Introduction to the Condominium Market
The Canadian Real Estate Association (CREA) reported a significant rise in condominium prices nationwide between January 2021 and April 2022. However, since the peak in spring 2022, condominium prices have dropped by 12% across the country, with a more pronounced decline of 19% in the Greater Toronto Area (GTA).
The Impact on Buyers
A buyer who purchased a Toronto condo in spring 2022 at the top benchmark price of $730,500 may have only put down 5%, or $36,525, as a deposit. With the current benchmark apartment price at $593,000 (as of April 2025), the initial deposit, plus an additional $100,000, would be wiped out. Furthermore, if the buyer wanted to close the purchase, the selected lender may no longer be willing to finance it.
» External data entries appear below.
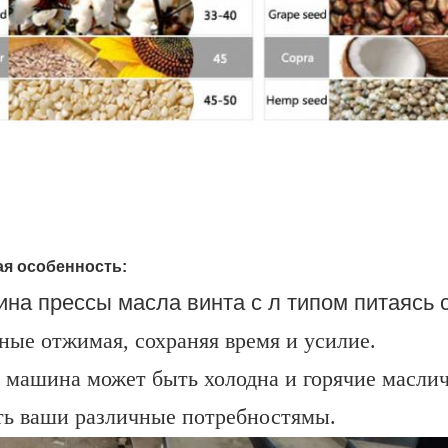
я особенность:
на прессы масла винта с л типом питаясь 
ные отжимая, сохраняя время и усилие.
 машина может быть холодна и горячие маслич
ть ваши различные потребностямы.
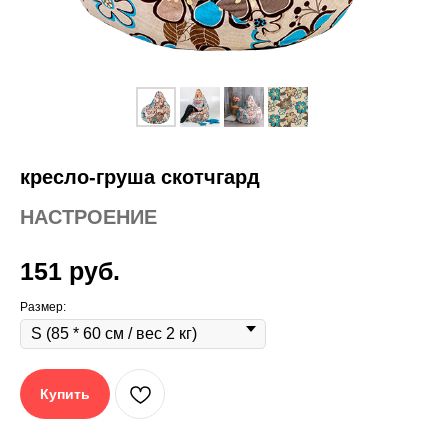
кресло-груша скотчгард
НАСТРОЕНИЕ
151
руб.
Размер:
Купить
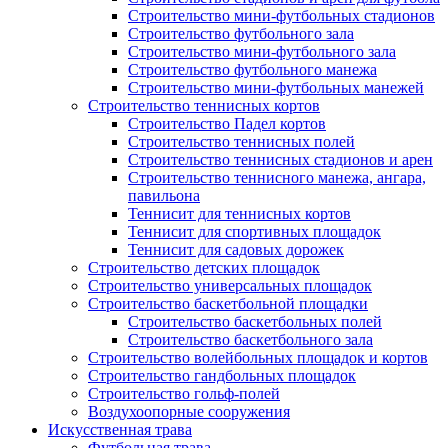
Строительство мини-футбольных стадионов
Строительство футбольного зала
Строительство мини-футбольного зала
Строительство футбольного манежа
Строительство мини-футбольных манежей
Строительство теннисных кортов
Строительство Падел кортов
Строительство теннисных полей
Строительство теннисных стадионов и арен
Строительство теннисного манежа, ангара,
павильона
Теннисит для теннисных кортов
Теннисит для спортивных площадок
Теннисит для садовых дорожек
Строительство детских площадок
Строительство универсальных площадок
Строительство баскетбольной площадки
Строительство баскетбольных полей
Строительство баскетбольного зала
Строительство волейбольных площадок и кортов
Строительство гандбольных площадок
Строительство гольф-полей
Воздухоопорные сооружения
Искусственная трава
Футбольная трава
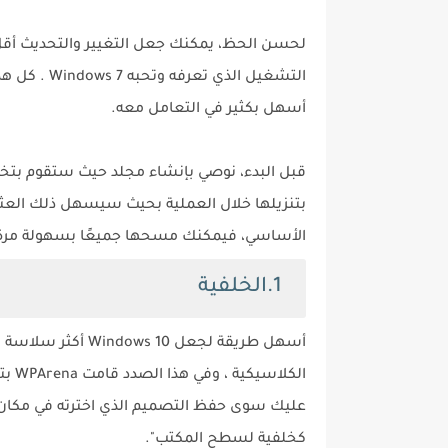
لحسن الحظ، يمكنك جعل التغيير والتحديث أقل 
أسهل بكثير في التعامل معه.
قبل البدء، نوصي بإنشاء مجلد حيث ستقوم بتخزي
الأساسي، فيمكنك مسحها جميعًا بسهولة مرة 
1.الخلفية
عليك سوى حفظ التصميم الذي اخترته في مكان م
كخلفية لسطح المكتب".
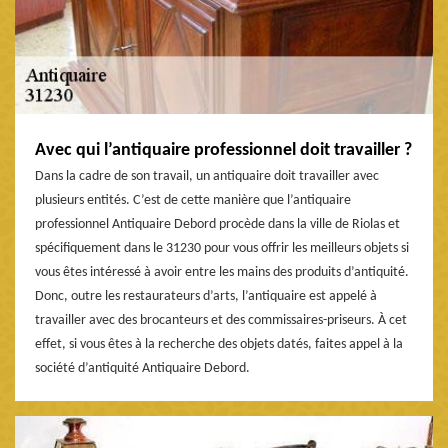
Avec qui l’antiquaire professionnel doit travailler ?
Dans la cadre de son travail, un antiquaire doit travailler avec
plusieurs entités. C’est de cette manière que l’antiquaire
professionnel Antiquaire Debord procède dans la ville de Riolas et
spécifiquement dans le 31230 pour vous offrir les meilleurs objets si
vous êtes intéressé à avoir entre les mains des produits d’antiquité.
Donc, outre les restaurateurs d’arts, l’antiquaire est appelé à
travailler avec des brocanteurs et des commissaires-priseurs. À cet
effet, si vous êtes à la recherche des objets datés, faites appel à la
société d’antiquité Antiquaire Debord.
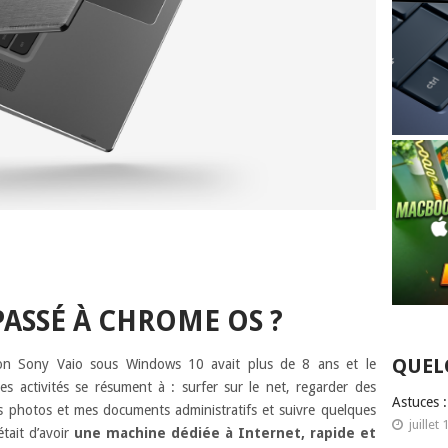
ASSÉ À CHROME OS ?
QUEL
(mon Sony Vaio sous Windows 10 avait plus de 8 ans et le
 Mes activités se résument à : surfer sur le net, regarder des
Astuces 
s photos et mes documents administratifs et suivre quelques
juillet 
était d’avoir
une machine dédiée à Internet, rapide et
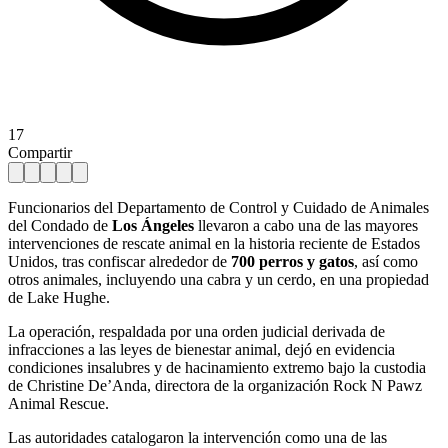
17
Compartir
Funcionarios del Departamento de Control y Cuidado de Animales
del Condado de
Los Ángeles
llevaron a cabo una de las mayores
intervenciones de rescate animal en la historia reciente de Estados
Unidos, tras confiscar alrededor de
700 perros y gatos
, así como
otros animales, incluyendo una cabra y un cerdo, en una propiedad
de Lake Hughe.
La operación, respaldada por una orden judicial derivada de
infracciones a las leyes de bienestar animal, dejó en evidencia
condiciones insalubres y de hacinamiento extremo bajo la custodia
de Christine De’Anda, directora de la organización Rock N Pawz
Animal Rescue.
Las autoridades catalogaron la intervención como una de las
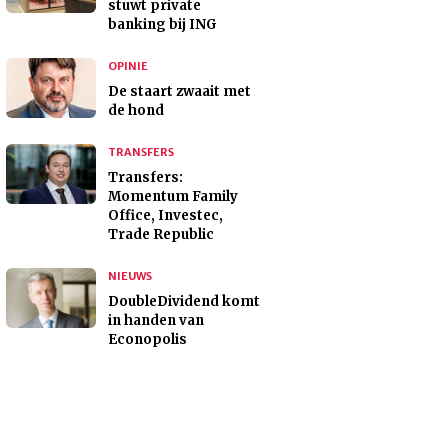
stuwt private
banking bij ING
OPINIE
De staart zwaait met
de hond
TRANSFERS
Transfers:
Momentum Family
Office, Investec,
Trade Republic
NIEUWS
DoubleDividend komt
in handen van
Econopolis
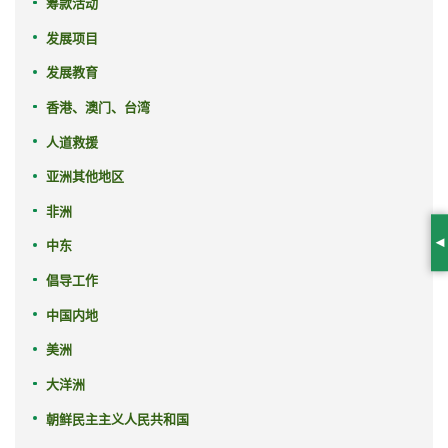
筹款活动
发展项目
发展教育
香港、澳门、台湾
人道救援
亚洲其他地区
非洲
中东
S
倡导工作
中国内地
美洲
大洋洲
朝鲜民主主义人民共和国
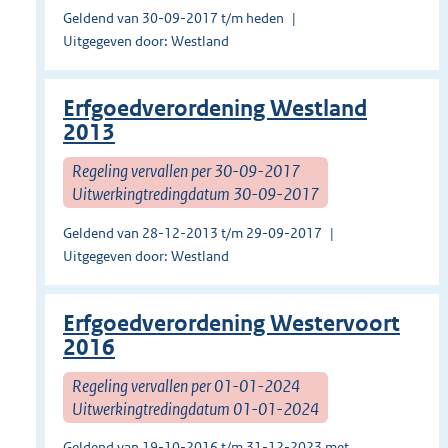
Geldend van 30-09-2017 t/m heden
Uitgegeven door: Westland
Erfgoedverordening Westland
2013
Regeling vervallen per 30-09-2017
Uitwerkingtredingdatum 30-09-2017
Geldend van 28-12-2013 t/m 29-09-2017
Uitgegeven door: Westland
Erfgoedverordening Westervoort
2016
Regeling vervallen per 01-01-2024
Uitwerkingtredingdatum 01-01-2024
Geldend van 19-10-2016 t/m 31-12-2023 met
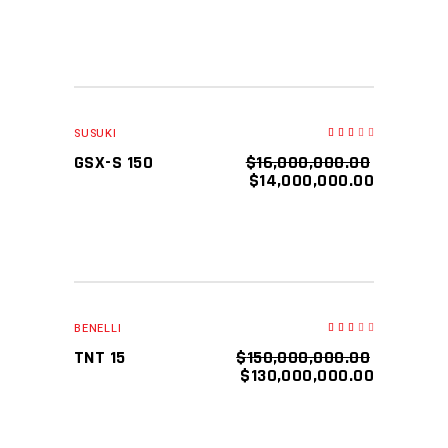
SALE
AÑADIR AL CARRITO
SUSUKI
Valorado
en
3.00
GSX-S 150
$
16,000,000.00
de
5
$
14,000,000.00
SALE
SOLD
LEER MÁS
BENELLI
Valorado
en
3.00
TNT 15
$
150,000,000.00
de
5
$
130,000,000.00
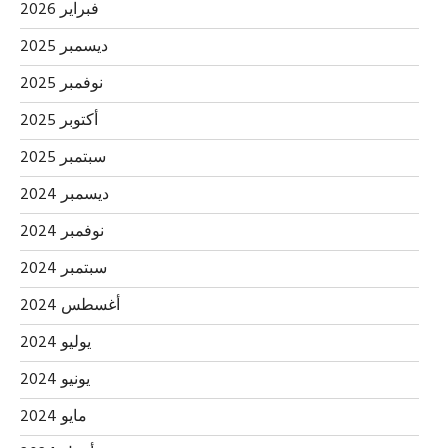
فبراير 2026
ديسمبر 2025
نوفمبر 2025
أكتوبر 2025
سبتمبر 2025
ديسمبر 2024
نوفمبر 2024
سبتمبر 2024
أغسطس 2024
يوليو 2024
يونيو 2024
مايو 2024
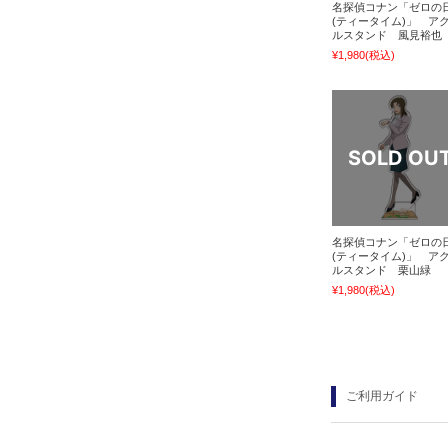
名探偵コナン「ゼロの
(ティータイム)」 ア
ルスタンド 風見裕也
¥1,980
(税込)
名探偵コナン「ゼロの
(ティータイム)」 ア
ルスタンド 栗山緑
¥1,980
(税込)
ご利用ガイド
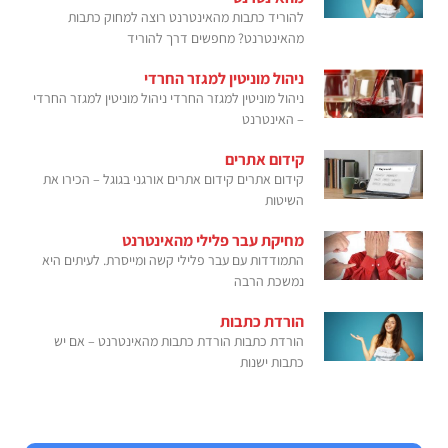
להוריד כתבות מהאינטרנט רוצה למחוק כתבות
מהאינטרנט? מחפשים דרך להוריד
ניהול מוניטין למגזר החרדי
ניהול מוניטין למגזר החרדי ניהול מוניטין למגזר החרדי
– האינטרנט
קידום אתרים
קידום אתרים קידום אתרים אורגני בגוגל – הכירו את
השיטות
מחיקת עבר פלילי מהאינטרנט
התמודדות עם עבר פלילי קשה ומייסרת. לעיתים היא
נמשכת הרבה
הורדת כתבות
הורדת כתבות הורדת כתבות מהאינטרנט – אם יש
כתבות ישנות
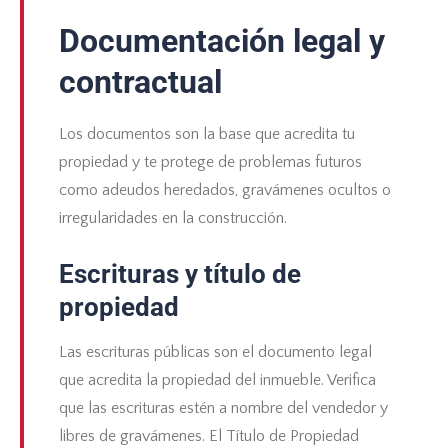
Documentación legal y
contractual
Los documentos son la base que acredita tu
propiedad y te protege de problemas futuros
como adeudos heredados, gravámenes ocultos o
irregularidades en la construcción.
Escrituras y título de
propiedad
Las escrituras públicas son el documento legal
que acredita la propiedad del inmueble. Verifica
que las escrituras estén a nombre del vendedor y
libres de gravámenes. El Título de Propiedad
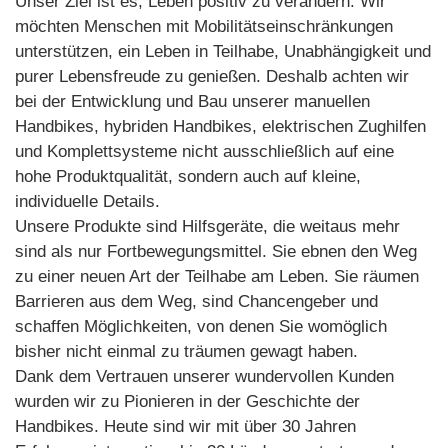
Unser Ziel ist es, Leben positiv zu verändern. Wir
möchten Menschen mit Mobilitätseinschränkungen
unterstützen, ein Leben in Teilhabe, Unabhängigkeit und
purer Lebensfreude zu genießen. Deshalb achten wir
bei der Entwicklung und Bau unserer manuellen
Handbikes, hybriden Handbikes, elektrischen Zughilfen
und Komplettsysteme nicht ausschließlich auf eine
hohe Produktqualität, sondern auch auf kleine,
individuelle Details.
Unsere Produkte sind Hilfsgeräte, die weitaus mehr
sind als nur Fortbewegungsmittel. Sie ebnen den Weg
zu einer neuen Art der Teilhabe am Leben. Sie räumen
Barrieren aus dem Weg, sind Chancengeber und
schaffen Möglichkeiten, von denen Sie womöglich
bisher nicht einmal zu träumen gewagt haben.
Dank dem Vertrauen unserer wundervollen Kunden
wurden wir zu Pionieren in der Geschichte der
Handbikes. Heute sind wir mit über 30 Jahren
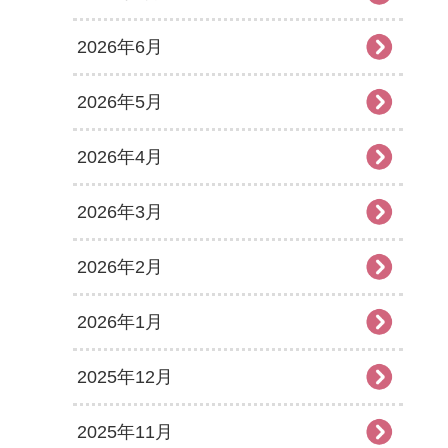
2026年6月
2026年5月
2026年4月
2026年3月
2026年2月
2026年1月
2025年12月
2025年11月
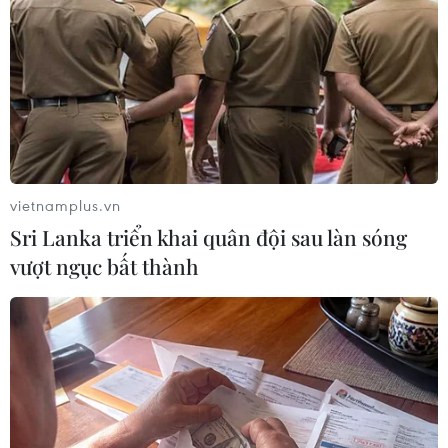
#Đại học Thanh Hoa
#Trung Quốc
Trung Quốc
Theo dõi VietnamPlus
vietnamplus.vn
Làn sóng ChatGPT - AI
Sri Lanka triển khai quân đội sau làn sóng
vượt ngục bất thành
Hạ tầng AI - động lực tăng trưởng mới của
Đông Nam Á
ChatGPT cung cấp tính năng chat không giới
hạn cho người dùng miễn phí
Phát hiện lỗ hổng bảo mật nghiêm trọng trên
loạt trình duyệt tích hợp AI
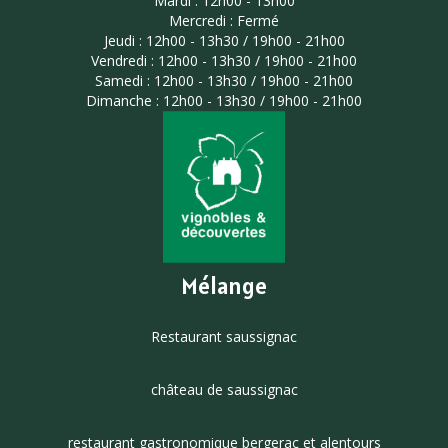
Mardi : 12h00 - 13h00
Mercredi : Fermé
Jeudi : 12h00 - 13h30 / 19h00 - 21h00
Vendredi : 12h00 - 13h30 / 19h00 - 21h00
Samedi : 12h00 - 13h30 / 19h00 - 21h00
Dimanche : 12h00 - 13h30 / 19h00 - 21h00
Mélange
Restaurant saussignac
château de saussignac
restaurant gastronomique bergerac et alentours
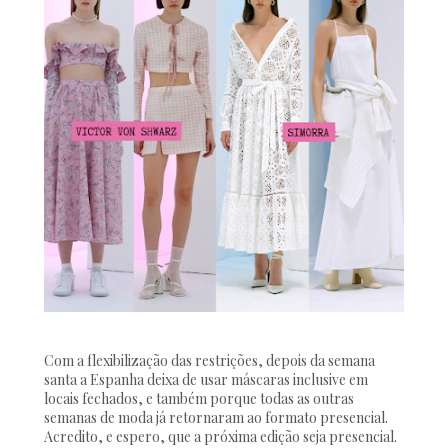
Com a flexibilização das restrições, depois da semana
santa a Espanha deixa de usar máscaras inclusive em
locais fechados, e também porque todas as outras
semanas de moda já retornaram ao formato presencial.
Acredito, e espero, que a próxima edição seja presencial.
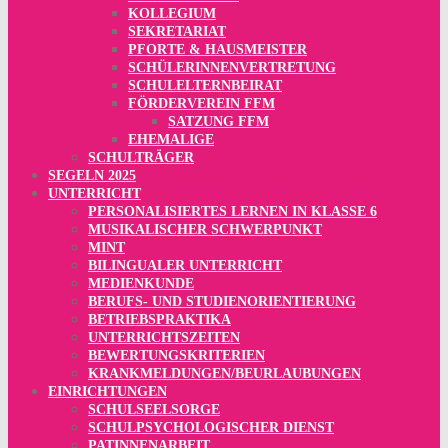
KOLLEGIUM
SEKRETARIAT
PFORTE & HAUSMEISTER
SCHÜLERINNENVERTRETUNG
SCHULELTERNBEIRAT
FÖRDERVEREIN FFM
SATZUNG FFM
EHEMALIGE
SCHULTRÄGER
SEGELN 2025
UNTERRICHT
PERSONALISIERTES LERNEN IN KLASSE 6
MUSIKALISCHER SCHWERPUNKT
MINT
BILINGUALER UNTERRICHT
MEDIENKUNDE
BERUFS- UND STUDIENORIENTIERUNG
BETRIEBSPRAKTIKA
UNTERRICHTSZEITEN
BEWERTUNGSKRITERIEN
KRANKMELDUNGEN/BEURLAUBUNGEN
EINRICHTUNGEN
SCHULSEELSORGE
SCHULPSYCHOLOGISCHER DIENST
PATINNENARBEIT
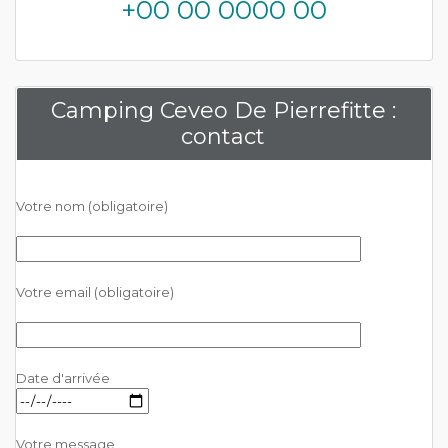
+00 00 0000 00
Camping Ceveo De Pierrefitte :
contact
Votre nom (obligatoire)
Votre email (obligatoire)
Date d'arrivée
Votre message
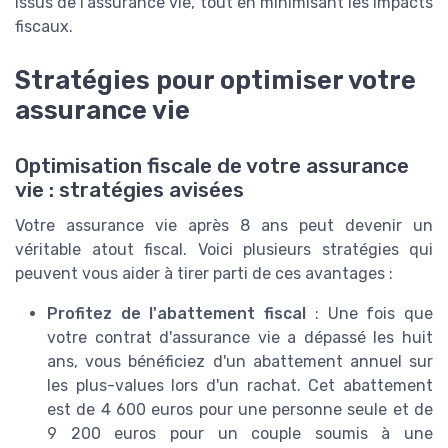
issus de l'assurance vie, tout en minimisant les impacts
fiscaux.
Stratégies pour optimiser votre
assurance vie
Optimisation fiscale de votre assurance
vie : stratégies avisées
Votre assurance vie après 8 ans peut devenir un
véritable atout fiscal. Voici plusieurs stratégies qui
peuvent vous aider à tirer parti de ces avantages :
Profitez de l'abattement fiscal
: Une fois que
votre contrat d'assurance vie a dépassé les huit
ans, vous bénéficiez d'un abattement annuel sur
les plus-values lors d'un rachat. Cet abattement
est de 4 600 euros pour une personne seule et de
9 200 euros pour un couple soumis à une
Options for Buyers Who Cannot Close
If a buyer is unable to close on their condominium before the building is completed, they have several options to consider.
Selling with a Loss
Lenders typically use the estimated value of a property to determine potential financing. If prices are falling, buyers may find that they cannot borrow as much of the purchase price as they expected. Some real estate developers work with banks to offer financing based on the purchase price, rather than the estimated value. However, this does not change the fact that the buyer may be purchasing an asset that is "underwater" with more debt than value.
Alternative Financing Options
Buyers in Canada may be able to find alternative sources of financing, such as savings, loans against real estate they already own, or loans from family or friends. Private lenders may offer more than traditional banks, although with higher interest rates and more fees and restrictions. Another option is to try to sell the unit before closing, known as an assignment sale. However, the buyer’s deposit may be less than the drop in the property’s price, and they may even have to pay the assignee to take over their contract and close the apartment instead.
Challenges and Considerations
Assignment sales may require approval from the developer and may be subject to additional fees. Selling before closing may not be possible or practical. If a buyer is unable to sell the condominium, even at a loss, and cannot secure a mortgage, they may need to consider other options.
Conclusion
The decline in condominium prices has left many buyers facing significant financial challenges. With prices dropping by 12% nationwide and 19% in the GTA, buyers who purchased at the peak in spring 2022 may find themselves with a significant loss. Understanding the options available, including selling with a loss, alternative financing, and assignment sales, can help buyers make informed decisions and navigate this complex situation. It is essential for buyers to carefully consider their options and seek professional advice to mitigate potential losses and find the best possible solution.